Los dientes apretados, bien apretados, y aún así los labios se abren, la boca se estira, las palabras salen. La bronca, pareciera, está contenida. No, la bronca no, porque la bronca sale, clama, se desata. El exabrupto tampoco, porque la reducción vulgar y efectiva de lo que llamamos “malas palabras” se ve, se escucha; sobra. Hay algo adentro, algo detrás de todo ese discurso, de toda esa oratoria, de todos esos deseos manifiestos que permanece reprimido. Pero qué. Y qué forma tiene, qué clase de materia lo compone, cómo se ensamblará con la realidad si es que, finalmente, se libera.

VI

En los años finales del siglo XX, Bucarest tenía un circo. Y en ese circo, un espectáculo con la belleza del fuego. Vlad Cazacu, un hombre de 43 años, escupía grandes llamaradas que alumbraban el escenario. Las primeras filas sentían el calor en sus mejillas. Vlad decía que podía “comerse el fuego”: se metía una antorcha encendida en la boca y luego eructaba humo. Era sorprendente y gracioso, arriesgado y divertido. 

Pero el 23 de enero de 1998 Vlad eructó antes. Eructar no es otra cosa que liberar un gas que se guardó en el tracto digestivo durante la comida. Ese día ese gas no estaba solo: Vlad tragó unas gotas del líquido inflamable. El eructo generó la combustión y su cuerpo ni siquiera llegó a prenderse fuego, directamente explotó. La reacción de los espectadores fue muy entusiasta: aplaudieron y vitorearon; creían que todo era parte del show. 

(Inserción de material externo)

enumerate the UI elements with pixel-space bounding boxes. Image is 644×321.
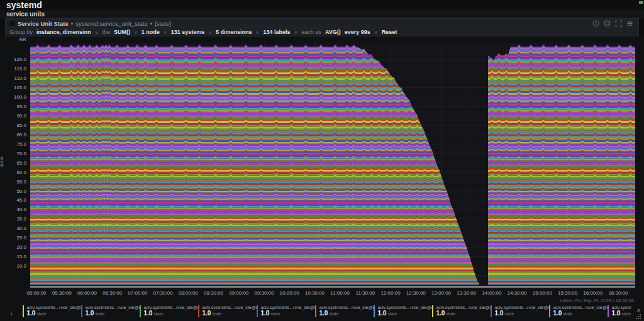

Lo que cambió el clima fue el grito agudo de la mujer que vendía pochoclos: en su máquina de vidrio cayó un pedazo caliente de la cara de Vlad.

VII

Cuando Pío XII explotó intentaron reconstruirlo. Lo llevaron a la basílica de San Pietro, y Nuzzi y Galeazzi-Lisi se pusieron a trabajar nuevamente en ese cadáver destrozado. No hubo más opción que una máscara de cera y ubicarlo a dos metros de altura para que nadie pudiera verlo de cerca. Pero la descomposición ya estaba muy avanzada. El olor era insoportable. Los cuatro guardias suizos que permanecieron cerca del cadáver se descompusieron y tuvieron que ser asistidos. Incapacitados para sentir terror, no les quedó otra que abandonarse al desmayo.